Saved entries:
_____

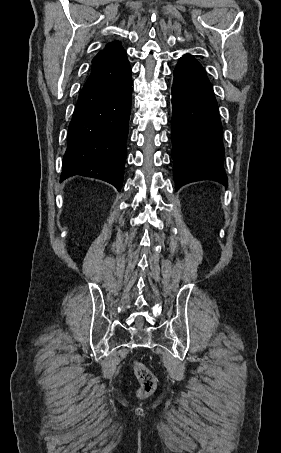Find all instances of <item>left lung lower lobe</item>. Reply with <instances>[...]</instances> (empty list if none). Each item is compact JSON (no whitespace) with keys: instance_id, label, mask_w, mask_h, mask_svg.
Here are the masks:
<instances>
[{"instance_id":"1","label":"left lung lower lobe","mask_w":281,"mask_h":453,"mask_svg":"<svg viewBox=\"0 0 281 453\" xmlns=\"http://www.w3.org/2000/svg\"><path fill=\"white\" fill-rule=\"evenodd\" d=\"M172 109L176 190L201 180L227 186L218 105L205 70L191 55L174 70Z\"/></svg>"}]
</instances>
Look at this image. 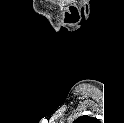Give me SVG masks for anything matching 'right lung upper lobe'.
Listing matches in <instances>:
<instances>
[{"mask_svg":"<svg viewBox=\"0 0 124 123\" xmlns=\"http://www.w3.org/2000/svg\"><path fill=\"white\" fill-rule=\"evenodd\" d=\"M91 118L89 117V116H81V117H79V118H77L76 120H75V122H81V121H86V120H90Z\"/></svg>","mask_w":124,"mask_h":123,"instance_id":"1","label":"right lung upper lobe"}]
</instances>
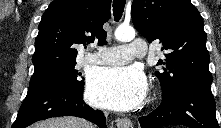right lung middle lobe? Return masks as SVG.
Here are the masks:
<instances>
[{"label":"right lung middle lobe","mask_w":221,"mask_h":128,"mask_svg":"<svg viewBox=\"0 0 221 128\" xmlns=\"http://www.w3.org/2000/svg\"><path fill=\"white\" fill-rule=\"evenodd\" d=\"M80 74L75 70V65L52 70L47 73L33 75L29 84V91H33L52 84H63L83 90L84 81L80 80Z\"/></svg>","instance_id":"dd1d6c3e"}]
</instances>
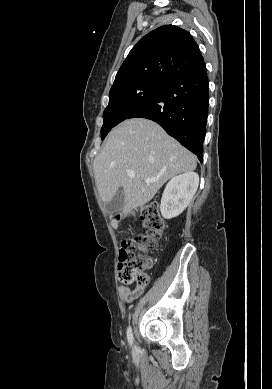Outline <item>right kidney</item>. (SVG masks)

_____

[Prompt]
Copy exactly, with no pictures, the lines from the line containing "right lung middle lobe? Return masks as SVG." through the last line of the records above.

[Reply to the task]
right lung middle lobe? Return masks as SVG.
Here are the masks:
<instances>
[{"label":"right lung middle lobe","mask_w":221,"mask_h":128,"mask_svg":"<svg viewBox=\"0 0 221 128\" xmlns=\"http://www.w3.org/2000/svg\"><path fill=\"white\" fill-rule=\"evenodd\" d=\"M80 74L75 70V65L52 70L47 73L33 75L29 84V91H33L52 84H63L83 90L84 81L80 80Z\"/></svg>","instance_id":"dd1d6c3e"}]
</instances>
Outline <item>right kidney</item>. (SVG masks)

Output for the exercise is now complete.